Пострадавшими гражданами оказались Лёша Пацан с товарищами. Кто-то избил членов ОПТ расчётливо и беспощадно.
– Согласен, – сказал Вилли, – у нас культурная жизнь не совсем на подъёме. Есть, есть претензии по форме и существу, особенно что касается этих пацанских верлибров. Но зачем же писателей лупить? Я вот слышал, что и городской отлёживается. Эпидемия какая-то. Будто бродит по родной стране маньяк и дробит искусстве челюстно-лицевую область. Её этим не улучшишь.
– Всё-таки насчёт разноглазого…
– А ещё труп этот, – перебил Вилли. – Мы когда личность установили, натурально обомлели. Ведь такие версии возникают – прямо-таки опасные с политической точки зрения.
– Вилли, это ерунда.
– Но ты тогда промолчал.
– От страха, исключительно от страха. Ну и я ведь знал, что ты узнаешь.
– Да, на свою голову. – Вилли вздохнул. – Глупо подозревать тебя и Молодого в уголовном преступлении. Тем более, гм, убийстве. Потому что, даже если оккупационное руководство идёт на убийство, это будет не уголовное преступление, а государственная необходимость.
– Вилли…
– Упаси Господь сказать дурное слово про оккупацию. Мы люди бездуховные, но всё равно понимаем: геополитика там, империя… а то кто б ради собственного удовольствия попёрся нашу дыру, того, оккупировать… И всё-таки во всём, Разноглазый, должен быть порядок. У прокуратуры – кражи да разбой, у вас – судьбы Родины. А если под видом судеб писателей мордовать да косарям мозги выпускать на свежий воздух, то что начнётся? Я вроде как в уголовщине разбираться начну и с маху в судьбы сунусь, а вы, что тоже прискорбно, соскочите с судеб в самый банальный УПК.
– Вилли!
– Ну, я без намёка, – закивал Вилли. Его сияющий наглый взгляд что-то безостановочно искал в моём лице. Он не взирал в упор – даже для автовских следователей это было бы чересчур, в упор смотреть на разноглазого, – но, взглядывая мельком, искоса, с одного боку, с другого, позволял себе медлить, задумываться – и тогда быстрый цепкий взгляд превращался в долгий отрешённый.

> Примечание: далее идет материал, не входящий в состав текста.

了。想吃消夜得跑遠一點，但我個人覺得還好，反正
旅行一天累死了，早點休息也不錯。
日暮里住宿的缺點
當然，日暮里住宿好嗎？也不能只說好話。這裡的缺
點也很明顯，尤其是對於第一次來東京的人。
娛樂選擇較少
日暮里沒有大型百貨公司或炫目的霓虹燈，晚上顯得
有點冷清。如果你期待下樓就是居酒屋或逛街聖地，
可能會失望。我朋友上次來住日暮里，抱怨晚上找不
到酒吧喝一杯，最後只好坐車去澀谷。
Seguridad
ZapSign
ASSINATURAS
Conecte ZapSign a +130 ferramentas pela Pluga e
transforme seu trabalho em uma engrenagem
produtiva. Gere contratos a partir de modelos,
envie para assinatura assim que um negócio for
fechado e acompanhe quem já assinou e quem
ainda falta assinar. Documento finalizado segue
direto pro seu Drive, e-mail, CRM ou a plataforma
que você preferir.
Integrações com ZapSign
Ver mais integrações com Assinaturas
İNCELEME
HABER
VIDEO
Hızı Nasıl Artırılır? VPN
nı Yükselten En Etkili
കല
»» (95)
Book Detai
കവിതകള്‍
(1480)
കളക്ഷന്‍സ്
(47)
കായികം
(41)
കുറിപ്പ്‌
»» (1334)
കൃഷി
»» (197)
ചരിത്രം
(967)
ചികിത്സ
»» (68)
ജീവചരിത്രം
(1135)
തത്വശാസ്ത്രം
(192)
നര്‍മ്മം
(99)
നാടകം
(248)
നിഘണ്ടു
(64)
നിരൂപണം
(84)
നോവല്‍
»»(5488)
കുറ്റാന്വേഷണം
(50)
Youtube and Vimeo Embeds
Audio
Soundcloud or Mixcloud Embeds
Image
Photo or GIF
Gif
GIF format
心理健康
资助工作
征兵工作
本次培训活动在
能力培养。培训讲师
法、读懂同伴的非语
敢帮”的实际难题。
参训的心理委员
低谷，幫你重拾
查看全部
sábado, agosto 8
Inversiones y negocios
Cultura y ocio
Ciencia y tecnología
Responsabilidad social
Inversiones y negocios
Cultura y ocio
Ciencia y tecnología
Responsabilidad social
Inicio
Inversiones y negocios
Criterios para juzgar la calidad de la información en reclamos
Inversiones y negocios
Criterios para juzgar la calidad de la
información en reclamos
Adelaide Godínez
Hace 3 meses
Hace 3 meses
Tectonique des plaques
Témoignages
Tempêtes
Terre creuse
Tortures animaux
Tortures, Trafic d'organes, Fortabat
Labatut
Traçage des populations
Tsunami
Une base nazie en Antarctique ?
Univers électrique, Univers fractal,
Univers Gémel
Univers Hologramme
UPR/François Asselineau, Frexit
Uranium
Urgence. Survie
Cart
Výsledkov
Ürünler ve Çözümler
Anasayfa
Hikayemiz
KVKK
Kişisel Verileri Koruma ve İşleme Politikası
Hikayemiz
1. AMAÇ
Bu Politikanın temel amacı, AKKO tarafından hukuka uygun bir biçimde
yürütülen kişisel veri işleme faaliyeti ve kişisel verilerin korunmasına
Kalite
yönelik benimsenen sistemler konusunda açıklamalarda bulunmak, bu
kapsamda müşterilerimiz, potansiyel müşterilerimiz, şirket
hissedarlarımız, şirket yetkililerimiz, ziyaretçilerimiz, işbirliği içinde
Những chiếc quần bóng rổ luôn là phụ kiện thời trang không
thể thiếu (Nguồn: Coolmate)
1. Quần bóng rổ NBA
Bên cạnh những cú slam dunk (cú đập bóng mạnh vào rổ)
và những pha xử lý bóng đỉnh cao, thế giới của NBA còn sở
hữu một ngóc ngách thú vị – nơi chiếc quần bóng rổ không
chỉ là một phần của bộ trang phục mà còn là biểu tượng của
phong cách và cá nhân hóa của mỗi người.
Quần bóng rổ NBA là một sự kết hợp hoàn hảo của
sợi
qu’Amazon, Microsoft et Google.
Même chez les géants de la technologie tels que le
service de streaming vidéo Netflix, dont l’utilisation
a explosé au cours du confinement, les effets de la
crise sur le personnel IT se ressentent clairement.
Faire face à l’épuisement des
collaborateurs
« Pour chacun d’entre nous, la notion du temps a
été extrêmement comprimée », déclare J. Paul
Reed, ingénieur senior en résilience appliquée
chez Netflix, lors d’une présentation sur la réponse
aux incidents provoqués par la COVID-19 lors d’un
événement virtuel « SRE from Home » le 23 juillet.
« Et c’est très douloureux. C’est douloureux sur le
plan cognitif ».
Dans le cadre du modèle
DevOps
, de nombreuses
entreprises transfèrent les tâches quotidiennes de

– Если дело не заводили, может, он свидетелем где-нибудь проходил?
Вилли не стал отвечать, но смеясь и отмахиваясь уткнулся в свою писанину. Что, собственно, и было ответом.
– Вилли, ты из-за этой облавы сердишься?
С облавой вышла ожидаемая незадача. Бойцы Молодого и гвардейцы всю ночь прочёсывали улицы, шалманы и дома мирных граждан, а в улове у них оказались рвань, пьянь, вздумавший качать права фельдшер и пара портовых грузчиков, чьи рожи и строение черепов не понравились Молодому – который в качестве физиогномиста и френолога оскандалился ещё сильнее, чем в роли ответственного политика, отметелившего мимоходом литературных деятелей из ОПГ.
Обыватели сперва опешили, но, увидев, что жертв и разрушений нет, стали смеяться.
Здесь всё проходило по касательной, серьёзные притеснения и дурацкие выходки, и гражданин, что бы с ним ни сделали, только отряхивался и бежал дальше – если продолжали служить ноги. Автовские сами не знали, что нужно изобрести, чтобы по-настоящему их унизить, взбесить, спровоцировать, – и не стремились выяснять, подкоркой понимая, что широкий народный протест – сюрприз похлеще выборочных репрессий.
– Нет, Разноглазый, не сержусь. Люди постоянно делают глупости. – Он закурил новую сигарету, зажигая её от старой. – И уже хорошо, если в процессе себе навредят больше, чем другим. Как говорится, кво вадис, то есть куда прёшь. Зачем тебе наш разноглазый? Даже если ты его найдёшь… если найдёшь… Поверь, он больше не работает. Он хуже, чем никто. Вам не выйти через него на убийцу.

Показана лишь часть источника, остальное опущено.